§ WHAT YOU ARE ASKED TO DO:
Find each line below where the word "Решетки" occurs, and copy it.

=== Section Start ===

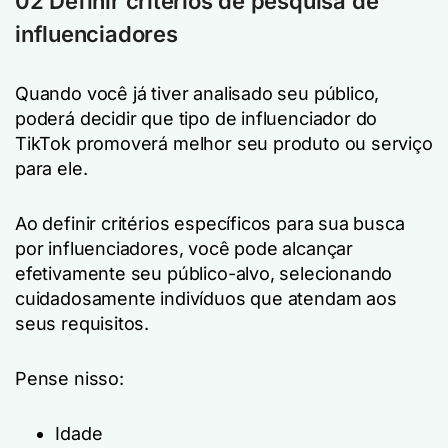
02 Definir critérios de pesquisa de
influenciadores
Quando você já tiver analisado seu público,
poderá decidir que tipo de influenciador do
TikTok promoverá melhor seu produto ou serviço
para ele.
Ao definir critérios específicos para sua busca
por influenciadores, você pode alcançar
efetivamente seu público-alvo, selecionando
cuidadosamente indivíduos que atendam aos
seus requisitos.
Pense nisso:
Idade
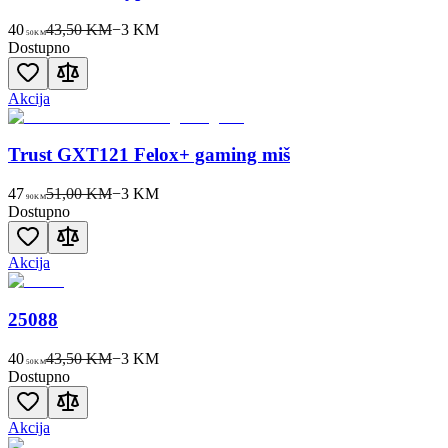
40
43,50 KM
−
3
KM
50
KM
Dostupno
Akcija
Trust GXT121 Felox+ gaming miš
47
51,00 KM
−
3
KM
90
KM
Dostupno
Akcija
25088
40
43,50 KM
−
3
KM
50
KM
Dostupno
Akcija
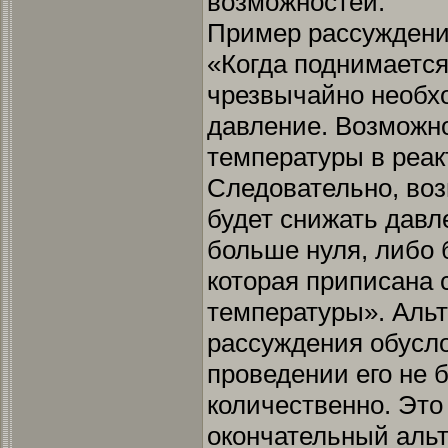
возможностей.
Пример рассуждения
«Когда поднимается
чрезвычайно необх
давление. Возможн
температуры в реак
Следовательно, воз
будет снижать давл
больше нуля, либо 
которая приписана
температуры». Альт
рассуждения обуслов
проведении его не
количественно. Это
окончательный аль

=== Section End ===
=== Section Start ===

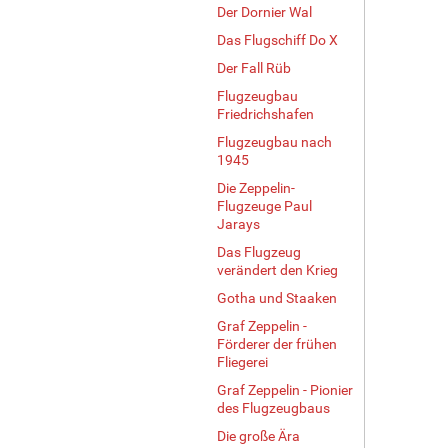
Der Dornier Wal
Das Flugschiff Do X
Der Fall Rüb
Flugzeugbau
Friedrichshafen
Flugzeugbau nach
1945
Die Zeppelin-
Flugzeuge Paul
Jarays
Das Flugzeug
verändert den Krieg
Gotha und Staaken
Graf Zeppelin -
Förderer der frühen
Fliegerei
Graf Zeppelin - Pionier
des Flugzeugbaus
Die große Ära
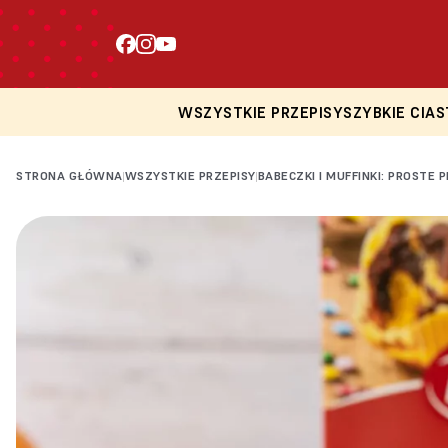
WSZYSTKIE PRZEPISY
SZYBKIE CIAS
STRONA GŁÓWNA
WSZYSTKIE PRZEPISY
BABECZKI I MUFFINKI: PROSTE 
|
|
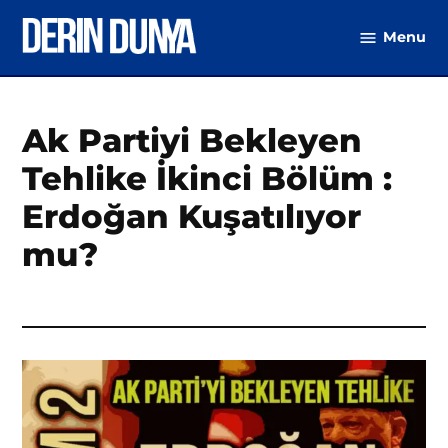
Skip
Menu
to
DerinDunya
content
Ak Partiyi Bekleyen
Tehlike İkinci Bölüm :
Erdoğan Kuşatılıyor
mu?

=== Section End ===
=== Section Start ===

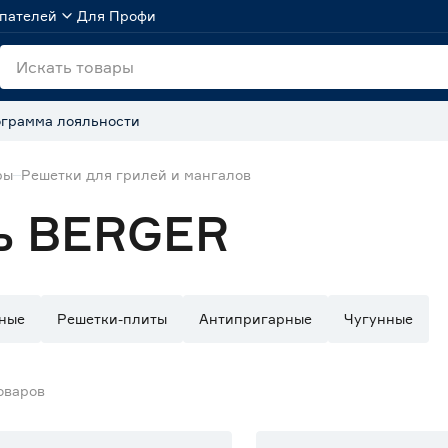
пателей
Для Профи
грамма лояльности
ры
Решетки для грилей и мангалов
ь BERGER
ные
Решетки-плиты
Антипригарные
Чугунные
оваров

=== Section End ===

§ THE COMPLETED TASK:
Решетки для грилей и мангалов
Решетки-плиты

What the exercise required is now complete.